Labour in a muddle over organised crime

Labour’s so-called strategy on organised crime is in a total muddle and New Zealanders are no safer today than they were four years ago when Labour first started talking about it, says National’s Justice & Corrections spokesman, Simon Power.

“Labour has promised all sorts of things to tackle organised crime but what’s happened? Nothing but talk. Here’s what they’ve said:

June 2004: A document entitled ‘Initial Scoping Paper on Organised Crime in New Zealand’ says: ‘The Crime Reduction Strategy Joint Ministers’ Group have agreed that a new Organised Crime Strategy [OCS] is a priority for 2004’. May 2007: In response to the drive-by shooting of toddler Jhia Te Tua, Helen Clark says Justice officials are working on an OCS, which had been due to be completed in about 10 months but might now be brought forward (NZ Herald, 8 May 2007). July 2007: Justice Minister Mark Burton says in a reply to a written question (9135) that the organised crime strategy ‘is proposed to be completed in the last quarter of 2007’. August 2007: Helen Clark says the strategy will be released in the ‘not too distant future’ (NZPA 6 August 2007). September 2007: Annette King says the strategy is due for completion in October.

“That’s a long list of dithering while organised crime marches on.

“Does Labour really expect anyone to believe it has the will to tackle organised crime, when Helen Clark finally said last year that ‘No one has been idle here ... people have been very proactive’ – three years after they said it was a priority.
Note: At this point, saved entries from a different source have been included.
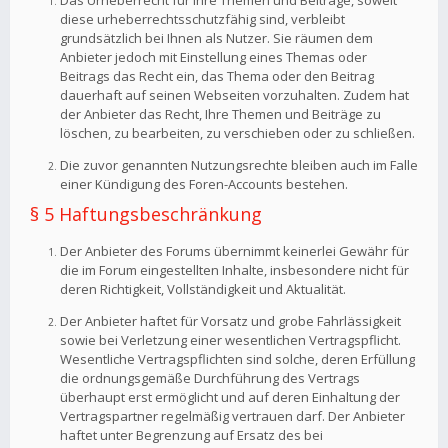
Das Urheberrecht für Ihre Themen und Beiträge, soweit
diese urheberrechtsschutzfähig sind, verbleibt
grundsätzlich bei Ihnen als Nutzer. Sie räumen dem
Anbieter jedoch mit Einstellung eines Themas oder
Beitrags das Recht ein, das Thema oder den Beitrag
dauerhaft auf seinen Webseiten vorzuhalten. Zudem hat
der Anbieter das Recht, Ihre Themen und Beiträge zu
löschen, zu bearbeiten, zu verschieben oder zu schließen.
Die zuvor genannten Nutzungsrechte bleiben auch im Falle
einer Kündigung des Foren-Accounts bestehen.
§ 5 Haftungsbeschränkung
Der Anbieter des Forums übernimmt keinerlei Gewähr für
die im Forum eingestellten Inhalte, insbesondere nicht für
deren Richtigkeit, Vollständigkeit und Aktualität.
Der Anbieter haftet für Vorsatz und grobe Fahrlässigkeit
sowie bei Verletzung einer wesentlichen Vertragspflicht.
Wesentliche Vertragspflichten sind solche, deren Erfüllung
die ordnungsgemäße Durchführung des Vertrags
überhaupt erst ermöglicht und auf deren Einhaltung der
Vertragspartner regelmäßig vertrauen darf. Der Anbieter
haftet unter Begrenzung auf Ersatz des bei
The work has not been done.

“Labour also announced the Organised Crime Agency on 11 September last year in a rush to take attention away from the Corrections Minister’s return from his controversial overseas rugby trip but look what’s happened.

“No one has any idea what form the OCA will take, and there is such uncertainty that in the ensuing five months, experienced staff have left the Serious Fraud Office.
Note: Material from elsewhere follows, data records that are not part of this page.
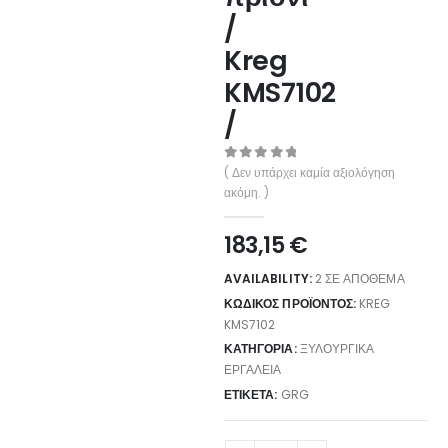
/
Kreg
KMS7102
/
0
out of 5
( Δεν υπάρχει καμία αξιολόγηση
ακόμη. )
183,15
€
AVAILABILITY:
2 ΣΕ ΑΠΌΘΕΜΑ
ΚΩΔΙΚΌΣ ΠΡΟΪΌΝΤΟΣ:
KREG
KMS7102
ΚΑΤΗΓΟΡΊΑ:
ΞΥΛΟΥΡΓΙΚΆ
ΕΡΓΑΛΕΊΑ
ΕΤΙΚΈΤΑ:
GRG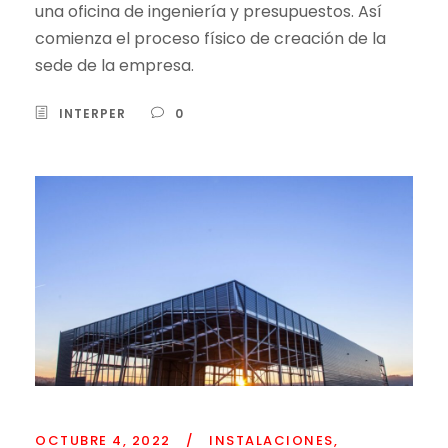
una oficina de ingeniería y presupuestos. Así
comienza el proceso físico de creación de la
sede de la empresa.
INTERPER
0
OCTUBRE 4, 2022
/
INSTALACIONES
,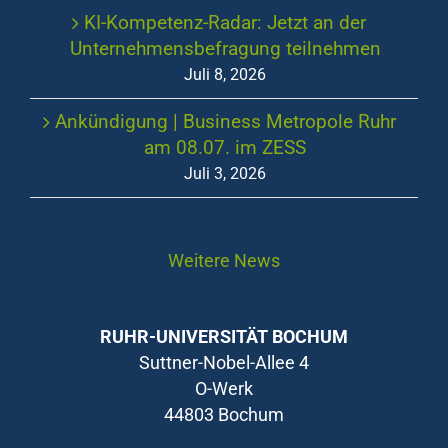
KI-Kompetenz-Radar: Jetzt an der
Unternehmensbefragung teilnehmen
Juli 8, 2026
Ankündigung | Business Metropole Ruhr
am 08.07. im ZESS
Juli 3, 2026
Weitere News
RUHR-UNIVERSITÄT BOCHUM
Suttner-Nobel-Allee 4
O-Werk
44803 Bochum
“Labour has been fiddling around the edges while violent crime has increased by 32% since 1999.

“The truth is, they have an abysmal record when it comes to fighting crime:

The Crime Reduction Strategy Ministers’ Group didn’t meet for four years. The Youth Offending Ministers’ Group didn’t meet for three years. It took three years to establish a taskforce on sexual violence after being proposed in an ‘action plan’ from 2004. It took nine years to introduce community work for taggers after it was first promised in 1999, and 14 years for a victims’ charter that Helen Clark pledged in 1994.

“These delays in dealing to gangs and violent crime are further examples of Labour taking its foot off the crime-fighting pedal.”